The Star Early Edition

New jab to help men plan their parenthood

- DAILY MAIL

AMALE contracept­ive jab has been found to prevent pregnancy for up to two years. The one-time injection, which has been described as a “reversible vasectomy”, is more effective than the female Pill, and comes as a new breakthrou­gh in the search for a male equivalent.

A previous jab, using hormones to disrupt sperm production in the brain, was found to cause side effects including depression and muscle pain, leading 20 men to drop out of a year-long trial.

But the new non-hormonal injection, which had a 100% success rate in a study on monkeys, did not appear to cause any side effects. It could provide another option for the thousands of men who have vasectomie­s each year.

The Vasalgel jab works by injecting a gel into the vas deference – the tube which transports sperm from the testicles to the urethra – to block it.

As well as being less painful than “the snip”, a previous study on rabbits found it to be reversible. Surgery to reverse a vasectomy costs thousands of pounds, and has a success rate as low as 30%.

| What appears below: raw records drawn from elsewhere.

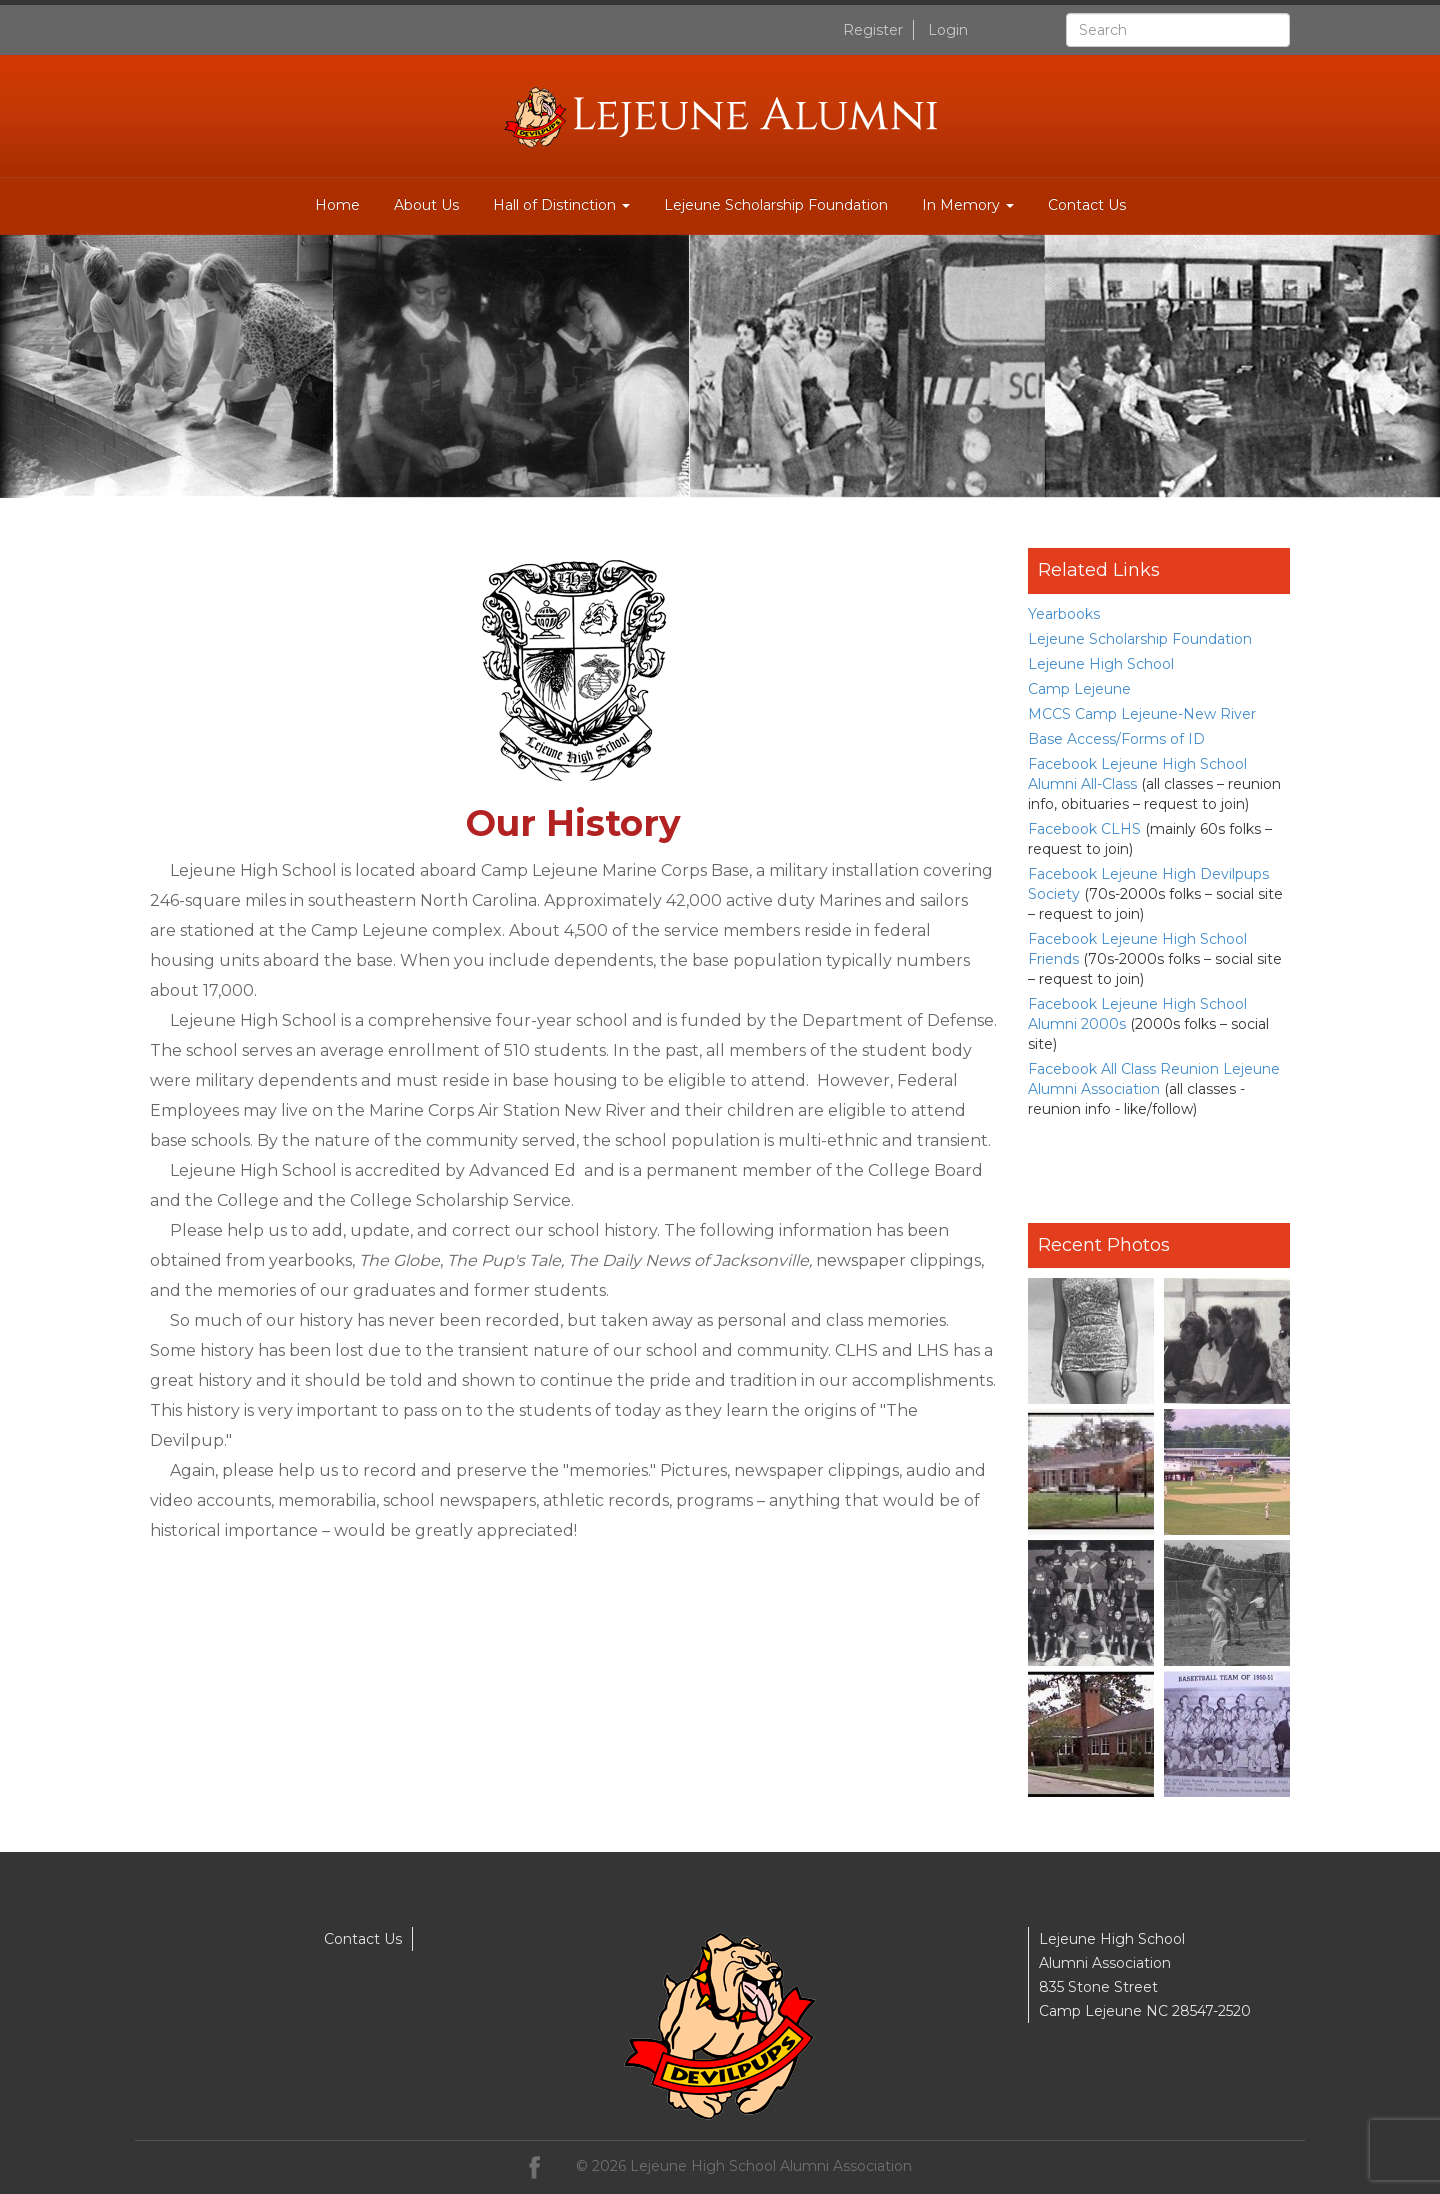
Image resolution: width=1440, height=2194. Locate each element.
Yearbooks (1064, 614)
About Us (426, 205)
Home (337, 205)
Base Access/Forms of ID (1116, 739)
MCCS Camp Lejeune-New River (1142, 714)
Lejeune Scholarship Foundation (776, 205)
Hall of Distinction (561, 205)
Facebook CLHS (1084, 829)
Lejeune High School (1101, 664)
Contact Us (1087, 205)
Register (873, 30)
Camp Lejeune (1079, 689)
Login (948, 30)
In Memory (968, 205)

It could be trialled on humans as early as next year after working in male rhesus monkeys, which failed to impregnate female monkeys over a period of up to two years.

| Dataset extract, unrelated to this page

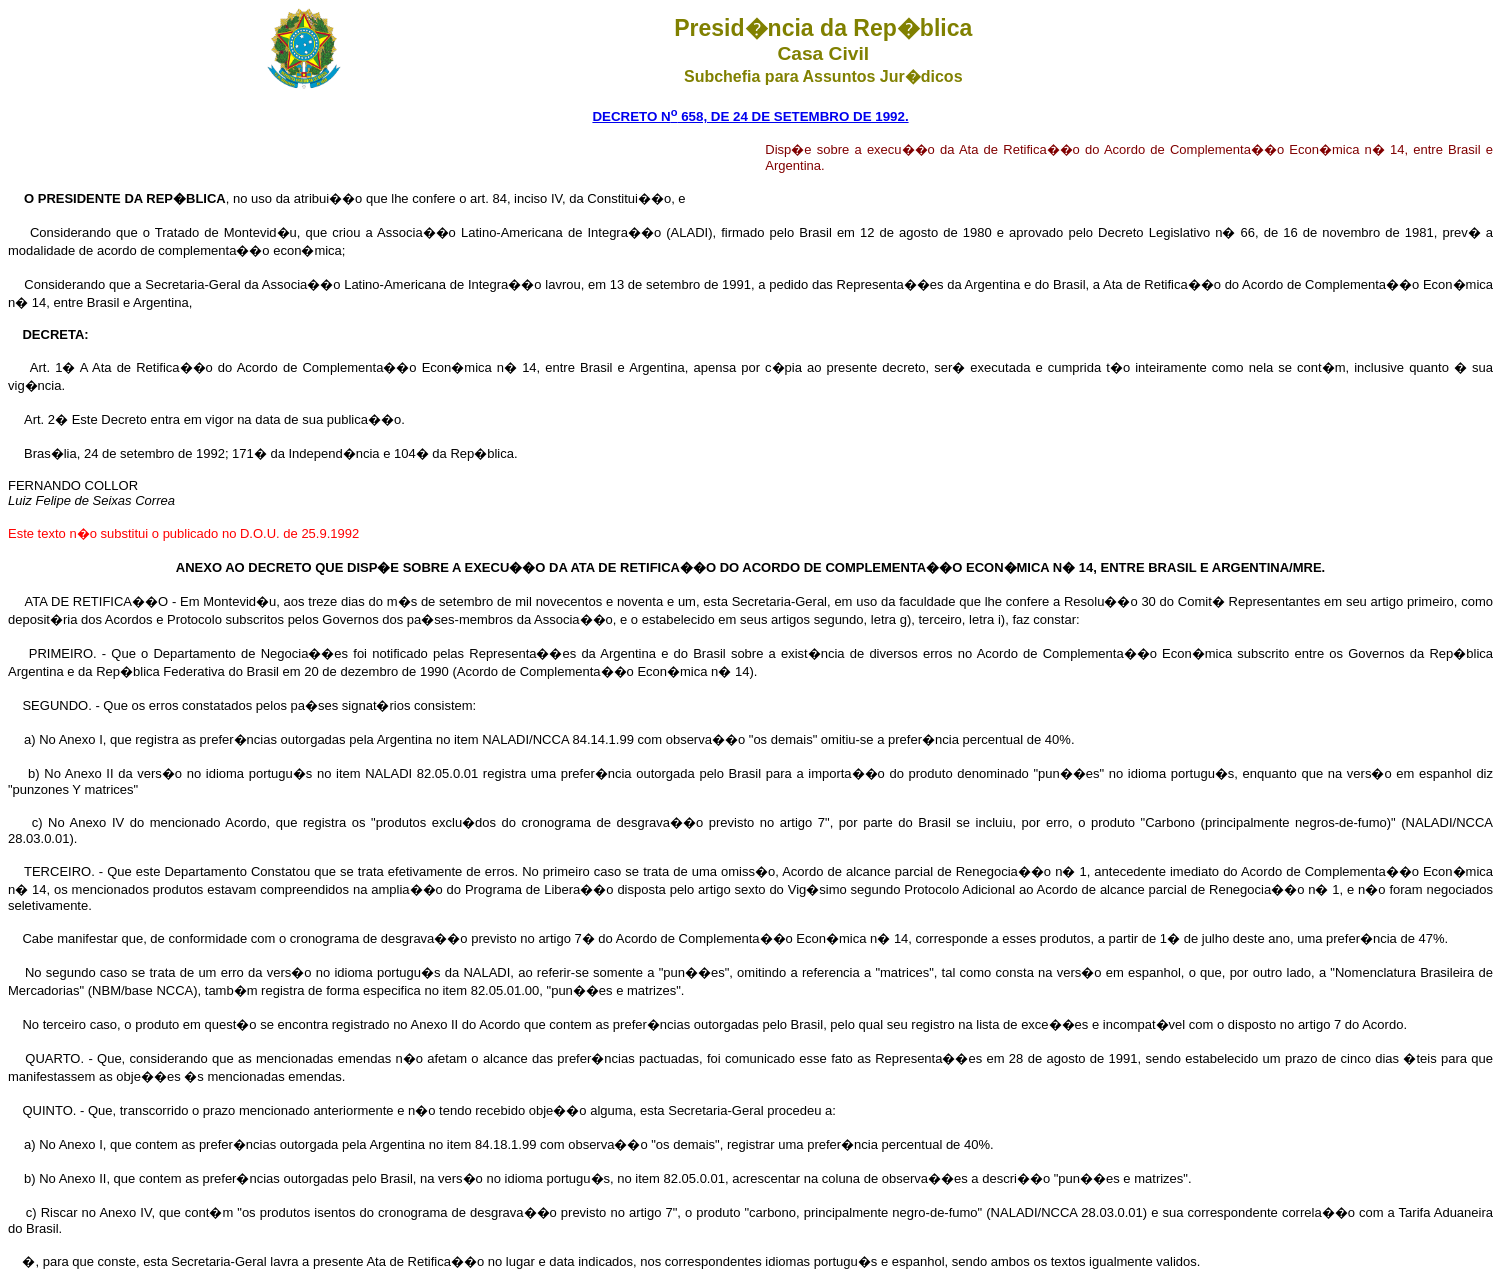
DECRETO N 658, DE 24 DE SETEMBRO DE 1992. (750, 116)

Professor Adam Balen, chairperso­n of the British Fertility Society, said: “This is an interestin­g technique that achieves a reversible vasectomy by blocking the passage of sperm with a substance that later can be flushed out. If free of side effects, then this novel approach has the potential for great promise as a male contracept­ive.”

The study, by the California National Primate Research Centre, monitored a group of 16 monkeys given Vasalgel for at least one breeding season. Typically, 80% of the females housed with them during such a period would become pregnant.

But they found that over an average of almost 1.2 years – and up to two years for some monkeys – there were no pregnancie­s, reported the journal Basic and Clinical Andrology.

This is more successful than the Pill, which is around 99% effective.